In the UK, we heard nothing from them directly, until I, Pat, (Anna's mother) heard her phone ring at 11.15am, Monday. It was Anna. They had been having trouble getting through to us. Everything is fine, including the weather, and they have covered 15kms so far.

Karen is keeping warm. She is carrying the badge of shame, in the shape of a little leprechaun, (later, I learned that this was a gnome but that, because of my hearing problems, Anna said leprechaun, since she had known that would reach my Irish ears!) for leaving a Karrimat behind under the mattress of her bunk at the Red House!

Anna sounded confident and she came through loud and clear.
Posted on 08 May 2006 by Anna
Finally on the ice!
Finally we are on the ice! It was an exciting helicopter ride into the whiteness, with us and our gear split into two different loads in order to fit us all in. The pilot looked a little bemused when he dropped us off. I think he expected to see us again very soon in a rescue!

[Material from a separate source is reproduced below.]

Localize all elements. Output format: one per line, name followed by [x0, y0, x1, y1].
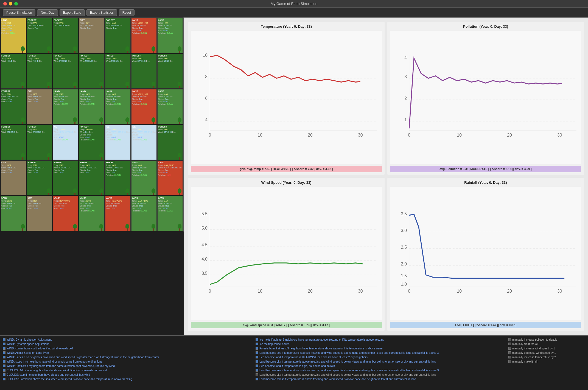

We spent the day shuttling bags down to the heliport, and sitting on the concrete waiting for the flight – chatting to new arrivals and excited heli-skiers. Anna nearly missed the chopper as she was struggling to tear herself away from the broadband connection, and she came running down the hill at the last minute.

Now, an icy landscape stretches for miles all around us, punctuated with black streaks of cliffs and blue ice far below on the sea. The helicopter took off and left us alone on the edge of this vast wilderness, sheltering from the whirling snow and wind.

In the midst of it all, our two bright red tents look bright and cosy.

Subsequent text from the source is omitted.